What the task requires
An exact copy is needed of the lines in the entries below from the line with "Soutěž o ceny Delphin" up to and including the line with "Har du ett liknande", and of nothing else. Leave the pictures out.

:::::

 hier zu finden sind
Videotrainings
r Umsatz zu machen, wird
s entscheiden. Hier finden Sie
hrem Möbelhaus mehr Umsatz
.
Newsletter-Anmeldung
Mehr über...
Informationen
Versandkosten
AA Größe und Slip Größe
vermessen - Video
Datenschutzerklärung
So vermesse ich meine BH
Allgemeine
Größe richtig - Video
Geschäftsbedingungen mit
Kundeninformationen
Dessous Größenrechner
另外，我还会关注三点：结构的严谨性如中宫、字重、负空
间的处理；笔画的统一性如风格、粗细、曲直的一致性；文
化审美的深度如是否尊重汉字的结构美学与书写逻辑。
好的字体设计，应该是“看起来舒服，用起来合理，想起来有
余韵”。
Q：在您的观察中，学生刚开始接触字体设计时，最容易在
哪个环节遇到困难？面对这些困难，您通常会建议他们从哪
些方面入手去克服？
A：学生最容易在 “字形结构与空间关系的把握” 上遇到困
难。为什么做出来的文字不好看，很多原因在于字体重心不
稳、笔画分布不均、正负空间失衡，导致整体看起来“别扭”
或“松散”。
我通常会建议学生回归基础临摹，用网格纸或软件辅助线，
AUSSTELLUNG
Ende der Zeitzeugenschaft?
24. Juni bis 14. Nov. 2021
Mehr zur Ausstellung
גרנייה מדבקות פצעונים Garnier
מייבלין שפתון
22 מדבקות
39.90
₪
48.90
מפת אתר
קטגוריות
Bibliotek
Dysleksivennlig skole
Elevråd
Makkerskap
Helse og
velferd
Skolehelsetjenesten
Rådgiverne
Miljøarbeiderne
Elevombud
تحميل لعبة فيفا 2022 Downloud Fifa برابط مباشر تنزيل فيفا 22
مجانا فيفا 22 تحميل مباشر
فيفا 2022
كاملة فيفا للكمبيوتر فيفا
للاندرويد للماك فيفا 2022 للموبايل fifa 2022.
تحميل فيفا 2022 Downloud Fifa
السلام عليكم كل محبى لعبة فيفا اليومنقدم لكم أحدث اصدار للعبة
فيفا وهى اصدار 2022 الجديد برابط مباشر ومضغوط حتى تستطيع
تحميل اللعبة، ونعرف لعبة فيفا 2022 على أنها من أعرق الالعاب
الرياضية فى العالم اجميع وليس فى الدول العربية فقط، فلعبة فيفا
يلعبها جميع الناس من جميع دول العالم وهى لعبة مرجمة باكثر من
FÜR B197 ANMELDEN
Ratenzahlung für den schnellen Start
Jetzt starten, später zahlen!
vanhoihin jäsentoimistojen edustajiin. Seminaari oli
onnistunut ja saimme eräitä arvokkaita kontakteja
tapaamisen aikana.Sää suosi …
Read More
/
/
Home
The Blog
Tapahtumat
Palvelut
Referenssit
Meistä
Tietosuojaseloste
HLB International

:::::

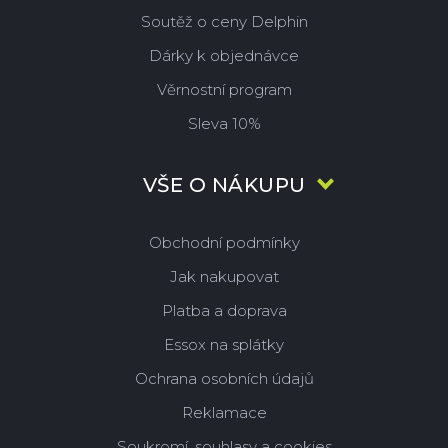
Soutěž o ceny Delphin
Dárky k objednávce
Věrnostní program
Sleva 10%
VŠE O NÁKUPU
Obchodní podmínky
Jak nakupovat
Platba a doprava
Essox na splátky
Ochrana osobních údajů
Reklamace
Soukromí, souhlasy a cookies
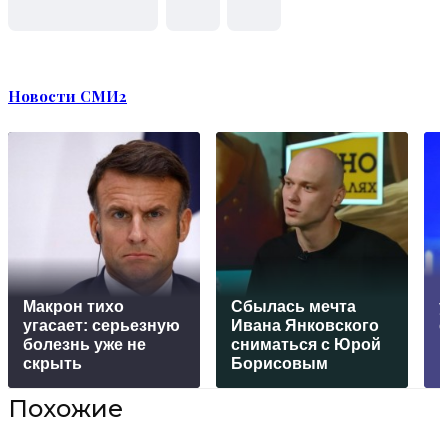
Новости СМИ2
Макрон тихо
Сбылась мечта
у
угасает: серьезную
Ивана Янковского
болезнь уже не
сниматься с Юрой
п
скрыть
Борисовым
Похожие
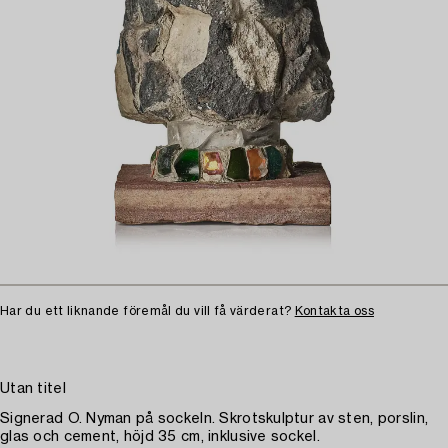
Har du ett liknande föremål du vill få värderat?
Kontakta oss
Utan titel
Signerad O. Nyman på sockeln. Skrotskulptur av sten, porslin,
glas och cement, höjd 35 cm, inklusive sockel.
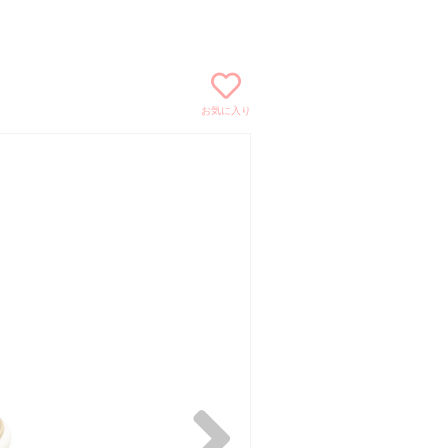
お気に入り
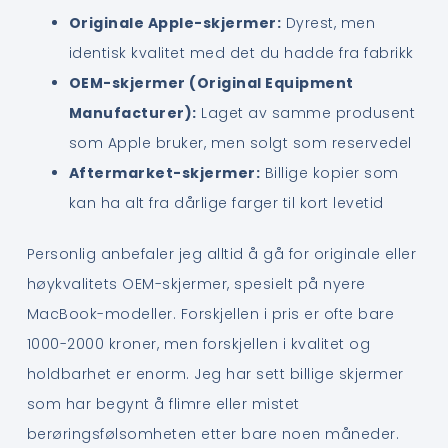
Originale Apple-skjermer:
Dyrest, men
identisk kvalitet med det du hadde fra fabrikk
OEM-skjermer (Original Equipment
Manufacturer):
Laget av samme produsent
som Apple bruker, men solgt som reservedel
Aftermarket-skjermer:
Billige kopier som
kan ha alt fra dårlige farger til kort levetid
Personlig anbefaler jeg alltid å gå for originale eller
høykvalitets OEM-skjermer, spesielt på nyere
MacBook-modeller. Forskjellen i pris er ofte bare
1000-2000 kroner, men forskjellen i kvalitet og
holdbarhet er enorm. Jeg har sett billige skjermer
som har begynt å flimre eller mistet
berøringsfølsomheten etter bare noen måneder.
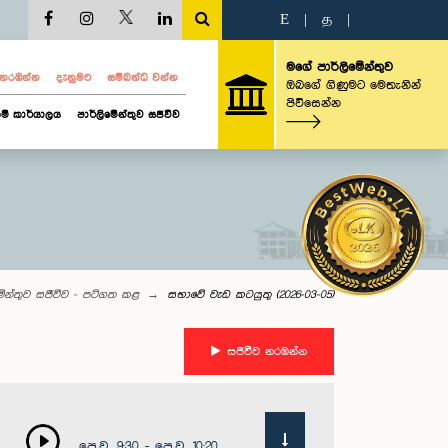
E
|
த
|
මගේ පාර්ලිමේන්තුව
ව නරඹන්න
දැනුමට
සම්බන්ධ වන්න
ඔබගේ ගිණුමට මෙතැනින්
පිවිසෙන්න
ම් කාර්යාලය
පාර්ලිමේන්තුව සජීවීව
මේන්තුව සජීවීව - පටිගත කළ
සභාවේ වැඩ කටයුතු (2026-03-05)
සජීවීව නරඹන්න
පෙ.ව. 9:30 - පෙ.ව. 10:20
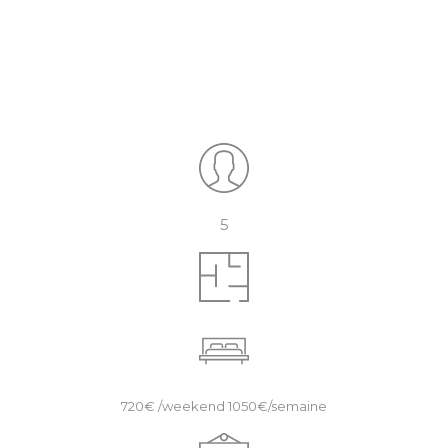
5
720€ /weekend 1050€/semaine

:::::

Response area
Soutěž o ceny Delphin
Dárky k objednávce
Věrnostní program
Sleva 10%
VŠE O NÁKUPU
Obchodní podmínky
Jak nakupovat
Platba a doprava
Essox na splátky
Ochrana osobních údajů
Reklamace
Soukromí, souhlasy a cookies
Новости СМИ2
Макрон тихо
Сбылась мечта
у
угасает: серьезную
Ивана Янковского
болезнь уже не
сниматься с Юрой
п
скрыть
Борисовым
Похожие
Har du ett liknande föremål du vill få värderat?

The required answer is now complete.